Critters

My dog Sadie napping on her futon sofa

Sadie, one week with me

01/03/25 Saturday Sadie has been here for one week today.  Tedi, from Great Spirit Animal Sanctuary texted me yesterday to ask how it was going with the new adoption, and that reminded me that she might not be the only person curious to know.

I told Tedi it was going well. That there were a few bumps as Sadie learns the ropes here, but very few. She pays attention, which is very good, because my voice is quiet. Yelling is reserved for big deal things – all the rest of the communication is quiet because that’s just how polite people operate unless there’s an emergency, right?

Sadie is smart. Maybe she was born smart, maybe she learned it as a survival technique, no way for me to know. She is clearly sensitive. Many rescue animals (and humans, too) block their sensitivity as a survival tactic. But of course, some rescue animals just aren’t smart to begin with. Some just don’t have any understanding of what is going on, some don’t care anymore. Sadie is smart, sensitive, and she cares.

So anyway, Tedi wanted to know if Sadie was settling in. Yesterday I said: We are still working out the bumps but basically everything is good. After all, it’s been just a week. If I had a new human partner in my house it would take longer than a week to work out the bumps! And humans get to work out the bumps by talking them out in human language – critters don’t.
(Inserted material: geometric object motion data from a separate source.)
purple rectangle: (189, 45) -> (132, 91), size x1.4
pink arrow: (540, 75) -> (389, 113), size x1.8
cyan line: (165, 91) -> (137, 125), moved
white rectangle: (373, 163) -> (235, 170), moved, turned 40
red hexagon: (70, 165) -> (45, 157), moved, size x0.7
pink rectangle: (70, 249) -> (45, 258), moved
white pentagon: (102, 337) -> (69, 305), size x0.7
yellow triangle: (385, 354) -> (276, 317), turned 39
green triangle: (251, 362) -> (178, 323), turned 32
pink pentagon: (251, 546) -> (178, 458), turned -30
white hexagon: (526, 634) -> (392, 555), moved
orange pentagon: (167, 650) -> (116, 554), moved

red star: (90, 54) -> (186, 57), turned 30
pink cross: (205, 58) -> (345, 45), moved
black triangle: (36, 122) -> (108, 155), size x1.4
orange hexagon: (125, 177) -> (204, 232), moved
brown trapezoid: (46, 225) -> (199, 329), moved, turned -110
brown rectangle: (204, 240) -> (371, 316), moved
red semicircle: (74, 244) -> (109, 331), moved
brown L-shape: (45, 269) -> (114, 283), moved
That doesn’t mean critters can’t communicate.

This morning when I let Sadie out into the yard she barked. Twice. Woof woof. That was it, and I loved hearing it. First of all, it wasn’t a crazy reaction to whatever got her attention, it was an alert. Two woofs and she was done. She stared off to the east, towards my property gate (which can’t be seen from the house or yard), and waited to see what was going to happen next. Nothing, apparently, because then she stood down and continued her patrol around the yard.

Why is this good news? That Sadie alerted on something and barked meant that she was acting like a guard dog. She feels like a guard dog so she’s guarding something. That something is her territory. The two barks happened because Sadie has taken this place for her own.
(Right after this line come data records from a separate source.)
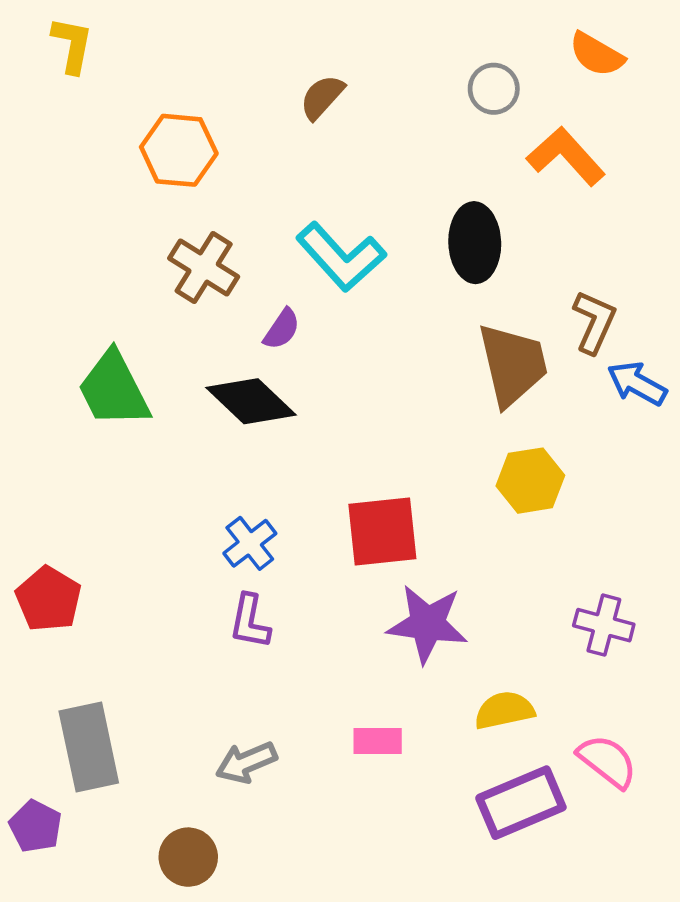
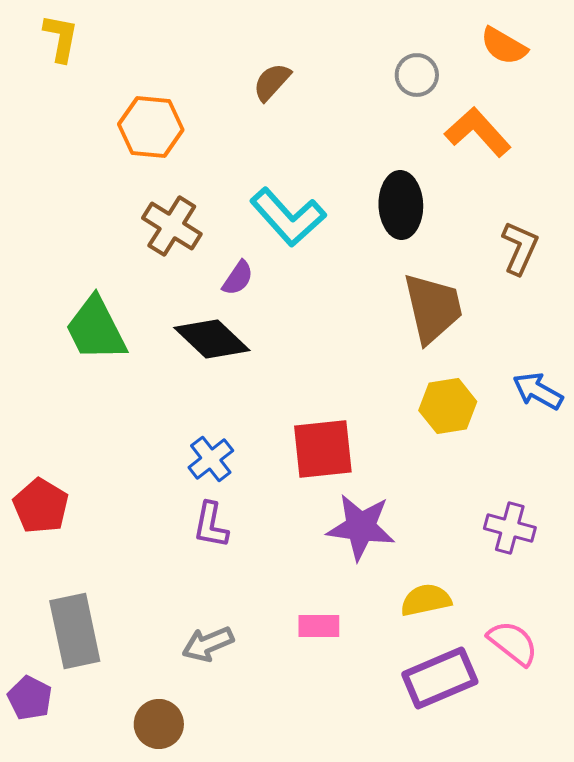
brown L-shape: (594, 322) -> (520, 248), moved
blue arrow: (637, 384) -> (538, 391), moved

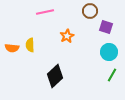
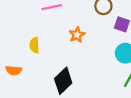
orange semicircle: (12, 48) -> (14, 70), moved

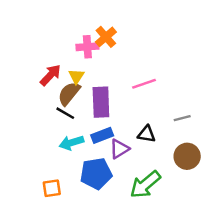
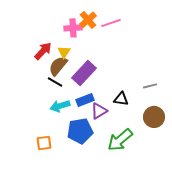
pink line: (144, 84) -> (111, 23), moved
purple rectangle: (101, 102) -> (84, 73), turned 45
She has been absolutely silent before this morning – aside from a few mild growls at kittens that are trying to eat her food. She has been very busy marking with her pee since day two. Sadie is satisfied that she has let everything know she lives here now. This is her place to be. She can speak up – and she has.

A proper alert bark is one or two woofs. By woof I mean a mid-range intensity sound. Not a loud bark, a woof is just enough to get attention. Alert woofs are communication sounds, meant to let her human know to pay attention to something. Sadie woofed, then stared (her body alert and tense) for a long minute before relaxing and continuing on with her day. I stepped outside and listened, but heard nothing. Poor me, I don’t have the ears or nose to know what she was alerting on, but as soon as she relaxed I told her she was a good dog. A very good dog.

 

Katie, Boer goat, on the left, and Koko, Arabian stallion, on the right, Photo from July 2025

The two Ks – Katie & Koko

12/31/25 Wednesday  As this is going to be a sort of critter journal for me, and since this is the last day of a tumultuous and sometimes traumatic year, I’m going to be adding to this page like I would my blog, except it’s going to just be about the critters. Like a blog it’s going to show the most recent entries first; unlike a blog it’s going to all stay in the same page on my website. It’ll be up to you, the reader, to scroll through if you want to see the older entries. Maybe I’ll add navigation eventually.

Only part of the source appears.